EVL Validation Microservice

EVL Validate Microservice enables quick, easy-to-use and cost-effective validation of datasets. It is very useful in situations where complex automated testing tools may be too heavy and expensive. Good candidates for the validation tool are ETL or migration projects or quick quality checks of production data.
- Configuration via Excel or CSV files with pre-configuration option based on metadata
- Automatic data type and null values validation
- Setting of other validation criteria for e.g. number intervals, string lengths
- Possibility to add complex validation functions for entity relations
- Separating “wrong” data and logging of rejection reasons
- Setting conditions for breaking the job flow based on percentages, number of rows …

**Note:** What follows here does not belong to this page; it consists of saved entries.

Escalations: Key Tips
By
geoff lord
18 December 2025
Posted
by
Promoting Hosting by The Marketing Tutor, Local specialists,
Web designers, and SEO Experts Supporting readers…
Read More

- Fast implementation and rapid change management
- Low implementation and operating costs
EVL Microservices are built on top of the core EVL software and retain its flexibility, robustness, high productivity, and ability to read data from various sources; including csv files, databases–Oracle, Teradata, SQL Server,
etc–and Hadoop streaming data like Kafka.
EVL Validation Functions
Data | Function | Description |
String | String length | Min/max string length |
Any | Null value check | Check nullability of a field |
String | Code Page | Identifying characters with wrong code page |
Date | Date Interval | Setting Min and Max date interval |
Date | Date Format | Identifying non-standard date and time format |
Number | Number Interval | Setting Min and Max interval for integers, floats and decimal |
Specific | Entity relation check | Relations checking between 2 or more attributes |
Specific | Validation function | Calling validation functions for complex conditions |
EVL Validation project
A validation project consists of following steps:- unzipping EVL distribution and defining a few variables and paths
- filling-in an Excel or CSV file defining source type (e.g. csv, Oracle, …), table or file name and field names and validations functions to be applied
- automatic generation of EVL jobs for each entity
- running EVL jobs in a batch or individually
- displaying rejected files containing wrong records and logs
Example
Following example shows an implementation of a very simplified validationSet variables:
# Source and target data directories
DATA_SOURCE_DIR="/some/path/source"
DATA_ANON_DIR="/some/path/validation"
Validation definition for files TEST1 and TEST2:
Src | Entity | Attribute | Datatype | Null | Min | Max | Validation condition | Description |
csv | TEST1 | ID | int | No | 0 | 5000 | Setting number interval | |
csv | TEST1 | ACC | int | No | ID > 500 && ACC > 3000 | Attribute relation | ||
csv | TEST1 | RC | string | check_rc(RC) | Calling custom function | |||
csv | TEST1 | Sex | string | 1 | 1 | substr(RC,2,2)>50 && Sex==”F” | Test of sex validity based on RC | |
ORCL | TEST2 | ID | string | No | String length check | |||
ORCL | TEST2 | Postcode | int | 5 | 5 | Postcode must be 5 digits | ||
ORCL | TEST2 | Text | string | Codepage: ISO-8859-2 | Checking characters codepage |
Run:
# generating evl jobs from the config file
evl run/generate_jobs.evl
# running the validation job for an entity “TEST1”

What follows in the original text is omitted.